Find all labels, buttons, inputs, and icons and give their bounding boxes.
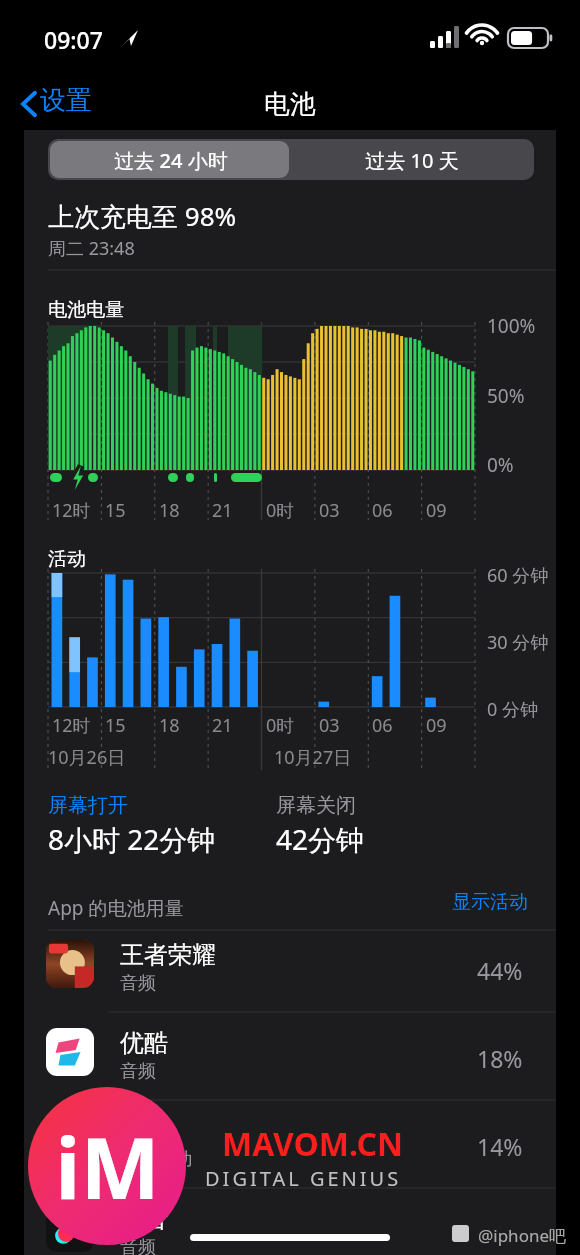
staticText: 电池电量 [48,298,124,322]
staticText: 音频 [120,972,156,995]
staticText: 10月26日 [48,745,126,770]
button[interactable] [24,930,556,1012]
staticText: DIGITAL GENIUS [205,1165,402,1192]
staticText: 过去 24 小时 [114,147,228,174]
staticText: 优酷 [120,1028,168,1058]
staticText: 18% [477,1043,523,1074]
staticText: 09:07 [44,24,103,55]
staticText: 音频 [120,1060,156,1083]
staticText: 12时 [52,713,91,738]
staticText: 屏幕关闭 [276,793,356,818]
staticText: 抖音 [120,1204,168,1234]
staticText: 06 [372,498,393,523]
staticText: 09 [426,498,447,523]
button[interactable] [24,1100,556,1188]
staticText: 42分钟 [276,820,365,858]
staticText: 14% [477,1131,523,1162]
staticText: 18 [159,498,180,523]
staticText: 屏幕打开 [48,793,128,818]
staticText: 活动 [48,547,86,571]
button[interactable] [24,1188,556,1248]
button[interactable]: Back [14,84,44,124]
staticText: MAVOM.CN [222,1122,403,1166]
staticText: 过去 10 天 [365,147,459,174]
staticText: 周二 23:48 [48,236,135,261]
staticText: 后台活动 [120,1148,192,1171]
staticText: @iphone吧 [478,1224,567,1247]
staticText: 03 [319,498,340,523]
staticText: 21 [212,498,233,523]
staticText: 0时 [266,498,295,523]
staticText: 44% [477,955,523,986]
staticText: 10月27日 [274,745,352,770]
staticText: 上次充电至 98% [48,198,237,234]
button[interactable]: 设置 [40,84,92,124]
staticText: 电池 [264,88,316,121]
staticText: 100% [487,313,536,339]
staticText: 15 [105,713,126,738]
button[interactable]: 显示活动 [452,890,536,920]
staticText: 0% [487,452,514,478]
staticText: App 的电池用量 [48,895,184,921]
staticText: 50% [487,383,525,409]
staticText: 30 分钟 [487,630,549,655]
staticText: iM [55,1109,160,1223]
staticText: 0时 [266,713,295,738]
staticText: 18 [159,713,180,738]
staticText: 15 [105,498,126,523]
button[interactable] [24,1012,556,1100]
staticText: 8小时 22分钟 [48,820,216,858]
staticText: 03 [319,713,340,738]
staticText: 设置 [40,84,92,117]
staticText: 06 [372,713,393,738]
staticText: 音频 [120,1236,156,1255]
staticText: 王者荣耀 [120,940,216,970]
staticText: 60 分钟 [487,563,549,588]
staticText: 12时 [52,498,91,523]
staticText: 0 分钟 [487,697,538,722]
staticText: 21 [212,713,233,738]
staticText: 显示活动 [452,890,528,914]
staticText: 09 [426,713,447,738]
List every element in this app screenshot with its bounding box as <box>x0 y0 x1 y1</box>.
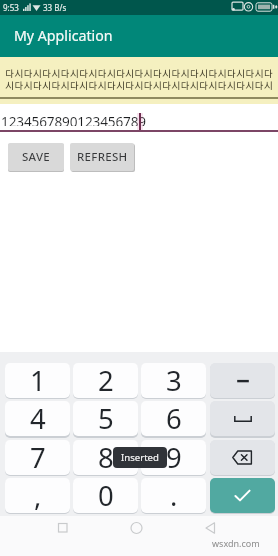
=-=-=-=-=
» Assignment
Reproduce the material above in full, images excluded.

» Answer for the task
Find all labels, buttons, inputs, and icons and give their bounding boxes.
staticText: 电池电量 [48,298,124,322]
staticText: 音频 [120,972,156,995]
staticText: 10月26日 [48,745,126,770]
button[interactable] [24,930,556,1012]
staticText: DIGITAL GENIUS [205,1165,402,1192]
staticText: 过去 24 小时 [114,147,228,174]
staticText: 优酷 [120,1028,168,1058]
staticText: 18% [477,1043,523,1074]
staticText: 09:07 [44,24,103,55]
staticText: 音频 [120,1060,156,1083]
staticText: 12时 [52,713,91,738]
staticText: 屏幕关闭 [276,793,356,818]
staticText: 抖音 [120,1204,168,1234]
staticText: 06 [372,498,393,523]
staticText: 09 [426,498,447,523]
button[interactable] [24,1100,556,1188]
staticText: 42分钟 [276,820,365,858]
staticText: 14% [477,1131,523,1162]
staticText: 18 [159,498,180,523]
staticText: 屏幕打开 [48,793,128,818]
staticText: 活动 [48,547,86,571]
button[interactable] [24,1188,556,1248]
button[interactable]: Back [14,84,44,124]
staticText: MAVOM.CN [222,1122,403,1166]
staticText: 过去 10 天 [365,147,459,174]
staticText: 周二 23:48 [48,236,135,261]
staticText: 后台活动 [120,1148,192,1171]
staticText: @iphone吧 [478,1224,567,1247]
staticText: 03 [319,498,340,523]
staticText: 21 [212,498,233,523]
staticText: 0时 [266,498,295,523]
staticText: 44% [477,955,523,986]
staticText: 10月27日 [274,745,352,770]
staticText: 上次充电至 98% [48,198,237,234]
button[interactable]: 设置 [40,84,92,124]
staticText: 电池 [264,88,316,121]
staticText: 100% [487,313,536,339]
staticText: 15 [105,713,126,738]
button[interactable]: 显示活动 [452,890,536,920]
staticText: 0% [487,452,514,478]
staticText: App 的电池用量 [48,895,184,921]
staticText: 50% [487,383,525,409]
staticText: 30 分钟 [487,630,549,655]
staticText: iM [55,1109,160,1223]
staticText: 0时 [266,713,295,738]
staticText: 18 [159,713,180,738]
staticText: 15 [105,498,126,523]
button[interactable] [24,1012,556,1100]
staticText: 8小时 22分钟 [48,820,216,858]
staticText: 03 [319,713,340,738]
staticText: 设置 [40,84,92,117]
staticText: 06 [372,713,393,738]
staticText: 音频 [120,1236,156,1255]
staticText: 王者荣耀 [120,940,216,970]
staticText: 60 分钟 [487,563,549,588]
staticText: 12时 [52,498,91,523]
staticText: 0 分钟 [487,697,538,722]
staticText: 21 [212,713,233,738]
staticText: 显示活动 [452,890,528,914]
staticText: 09 [426,713,447,738]
List every element in this app screenshot with its bounding box as <box>x0 y0 x1 y1</box>.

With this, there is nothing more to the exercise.